Einen bemerkenswert klaren Auftakt setzte das Team von Aretz Dürr Architektur mit der Halle S // 46 im Industrie- und Gewerbegebiet östlich von Altenkirchen im Westerwald. Die geradlinig-schlichte Produktionshalle ist eine von mehreren geplanten, sogenannten Graf-Zeppelin-Hallen. Das Tragwerk besteht aus Holz, die Fassade aus transluzentem Polycarbonat, das Dach ist mit Stahlblech gedeckt. Gegenüber vom Verwaltungsgebäude der Schumann Project Gesellschaft entstand ein Neubau für das Unternehmen, dessen Typologie klar ablesbar ist. Die zunächst sechzig Meter lange und in vier Einheiten teilbare Produktionshalle ist als wachsender Bau konzipiert, eine Verdoppelung der Länge bereits konstruktiv angelegt.

Teilansicht Ost
Aretz Dürr Architekten konzipierten einen einfach erweiterbaren Zweckbau (Nordansicht).
Blick Richtung Norden: Vierzig Meter lange Leimholzbinder überspannen vierundzwanzig Meter frei und kragen beidseitig um jeweils acht Meter aus.

Einfaches Holztragwerk

Die konstruktive Logik des Entwurfs überzeugt.

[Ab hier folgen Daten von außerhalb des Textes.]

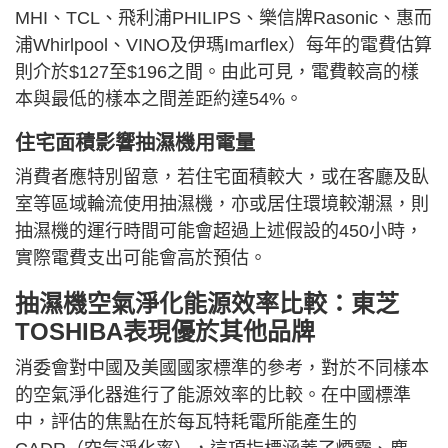
MHI、TCL、飛利浦PHILIPS、樂信牌Rasonic、惠而
浦Whirlpool、VINO及伊瑪Imarflex）每年的電費估算
則介於$127至$196之間。由此可見，電費較高的樣
本與最低的樣本之間差距約達54%。
住宅面積影響抽濕機用電量
消費者應特別留意，若住宅面積較大，或在客廳及臥
室等區域輪流使用抽濕機，亦或居住環境較潮濕，則
抽濕機的運行時間可能會超過上述假設的450小時，
實際電費支出可能會高於預估。
抽濕機空氣淨化能源效率比較：東芝
TOSHIBA表現優於其他品牌
消委會對中國及美國國家標準的參考，對於不同樣本
的空氣淨化器進行了能源效率的比較。在中國標準
中，評估的焦點在於每瓦特耗電所能產生的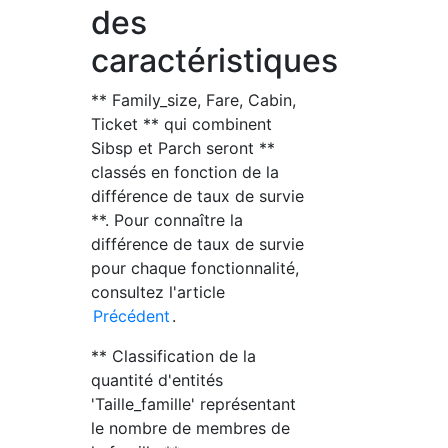
des
caractéristiques
** Family_size, Fare, Cabin,
Ticket ** qui combinent
Sibsp et Parch seront **
classés en fonction de la
différence de taux de survie
**. Pour connaître la
différence de taux de survie
pour chaque fonctionnalité,
consultez l'article
Précédent
.
** Classification de la
quantité d'entités
'Taille_famille' représentant
le nombre de membres de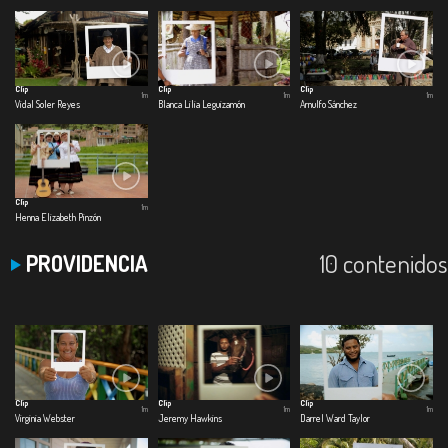
Clip
Clip
Clip
1m
1m
1m
Vidal Soler Reyes
Blanca Lilia Leguizamón
Arnulfo Sánchez
Clip
1m
Henna Elizabeth Pinzón
10 contenidos
PROVIDENCIA
Clip
Clip
Clip
1m
1m
1m
Virginia Webster
Jeremy Hawkins
Darrel Ward Taylor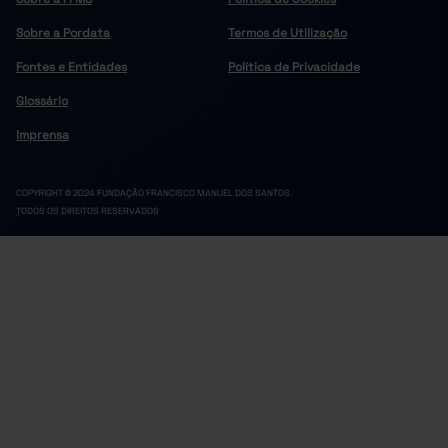
Sobre a Pordata
Termos de Utilização
Fontes e Entidades
Política de Privacidade
Glossário
Imprensa
COPYRIGHT © 2024 FUNDAÇÃO FRANCISCO MANUEL DOS SANTOS.
TODOS OS DIREITOS RESERVADOS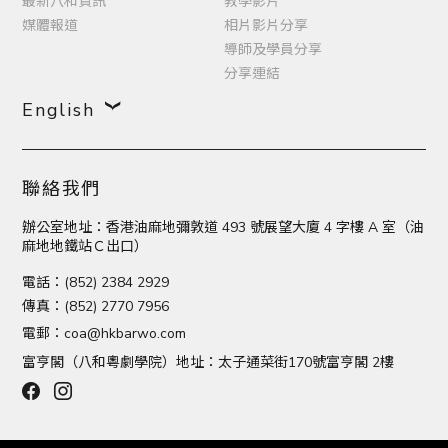
最新八和資訊
教學影片
媒體報道
相片影片分享
導師及學員分享
分享連結
English
聯絡我們
辦公室地址：香港油麻地彌敦道 493 號展望大廈 4 字樓 A 室（油
麻地地鐵站Ｃ出口）
電話：(852) 2384 2929
傳真：(852) 2770 7956
電郵：
coa@hkbarwo.com
富亨閣（八和粵劇學院）地址：太子通菜街170號富亨閣 2樓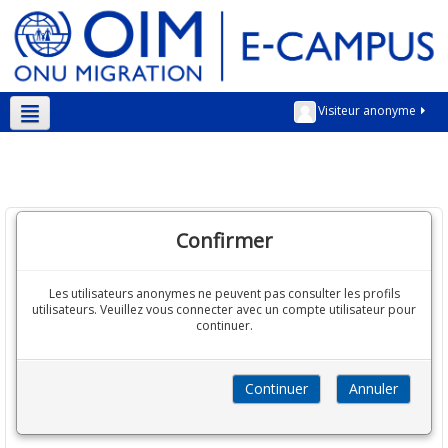
Visiteur anonyme
Français ‎(fr)‎
Confirmer
Les utilisateurs anonymes ne peuvent pas consulter les profils
utilisateurs. Veuillez vous connecter avec un compte utilisateur pour
continuer.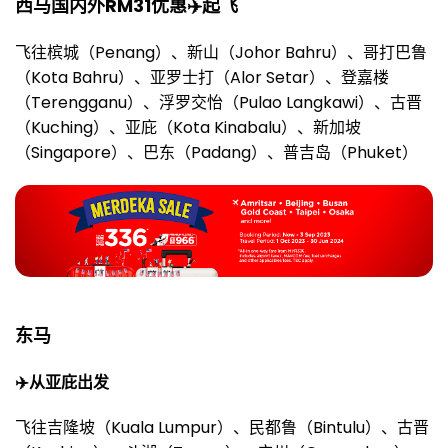
西马国内外RM31优惠✈️起飞
飞往槟城（Penang）、新山（Johor Bahru）、哥打巴鲁
（Kota Bahru）、亚罗士打（Alor Setar）、登嘉楼
（Terengganu）、浮罗交怡（Pulao Langkawi）、古晋
（Kuching）、亚庇（Kota Kinabalu）、新加坡
（Singapore）、巴东（Padang）、普吉岛（Phuket）
东马
✈️从亚庇出发
飞往吉隆坡（Kuala Lumpur）、民都鲁（Bintulu）、古晋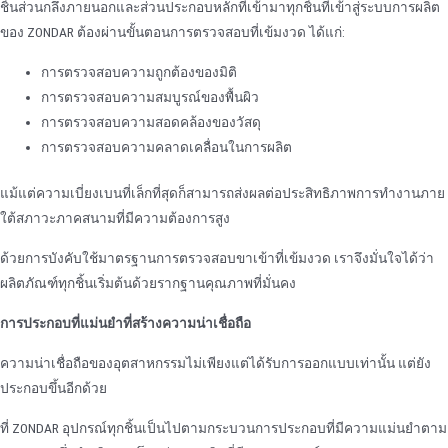
ชิ้นส่วนกลึงภายนอกและส่วนประกอบหลักที่เข้ามาทุกชิ้นที่เข้าสู่ระบบการผลิต
ของ ZONDAR ต้องผ่านขั้นตอนการตรวจสอบที่เข้มงวด ได้แก่:
การตรวจสอบความถูกต้องของมิติ
การตรวจสอบความสมบูรณ์ของพื้นผิว
การตรวจสอบความสอดคล้องของวัสดุ
การตรวจสอบความคลาดเคลื่อนในการผลิต
แม้แต่ความเบี่ยงเบนที่เล็กที่สุดก็สามารถส่งผลต่อประสิทธิภาพการทํางานภาย
ใต้สภาวะภาคสนามที่มีความต้องการสูง
ด้วยการบังคับใช้มาตรฐานการตรวจสอบขาเข้าที่เข้มงวด เราจึงมั่นใจได้ว่า
ผลิตภัณฑ์ทุกชิ้นเริ่มต้นด้วยรากฐานคุณภาพที่มั่นคง
การประกอบที่แม่นยําที่สร้างความน่าเชื่อถือ
ความน่าเชื่อถือของอุตสาหกรรมไม่เพียงแต่ได้รับการออกแบบเท่านั้น แต่ยัง
ประกอบขึ้นอีกด้วย
ที่ ZONDAR อุปกรณ์ทุกชิ้นเป็นไปตามกระบวนการประกอบที่มีความแม่นยําตาม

Die Struktur folgt einem elementaren Prinzip: Träger auf Stützen. Vierzig Meter lange Leimholzbinder überspannen vierundzwanzig Meter frei und kragen beidseitig um jeweils acht Meter aus. Das fein austarierte Tragwerk mit weit ausgreifenden Dachflächen verleiht der Halle gewisse Leichtigkeit. 

Transluzente Fassade

Das Tageslicht, das allseitig über die transluzente Gebäudehülle aus Polycarbonat-Mehrkammerelementen in die Halle gelangt, ist weich und diffus. Es sorgt für einen durchweg hellen Arbeitsraum. So gelang es den Architekt*innen mit wenigen, präzise gesetzten Mitteln, Funktionalität, Wirtschaftlichkeit und räumliche Qualität zu verbinden. Auch das Energiekonzept folgt dieser Haltung. Natürliche Lüftung, konstruktive Verschattung und die thermische Speichermasse der Bodenplatte greifen ineinander und bilden ein einfaches, robustes System. 

Robuster Dachaufbau

Der Dachaufbau im gedämmten Innenbereich der Halle beginnt unterseitig mit einem 0,75 mm starken Trapezblech M 150/280 in der Farbe RAL 9002. Eine PE-Folie dient als Dampfsperre. Die Dämmschicht besteht aus 80 mm dicken PIR-Hartschaumplatten der WLS 023. Eine hochwertige und robuste Kunststoffabdichtung aus FPO bildet den oberen Abschluss. Sie ist mit einem Synthesegewebe armiert und schützt langfristig vor Feuchtigkeit und anderen Witterungseinflüssen. 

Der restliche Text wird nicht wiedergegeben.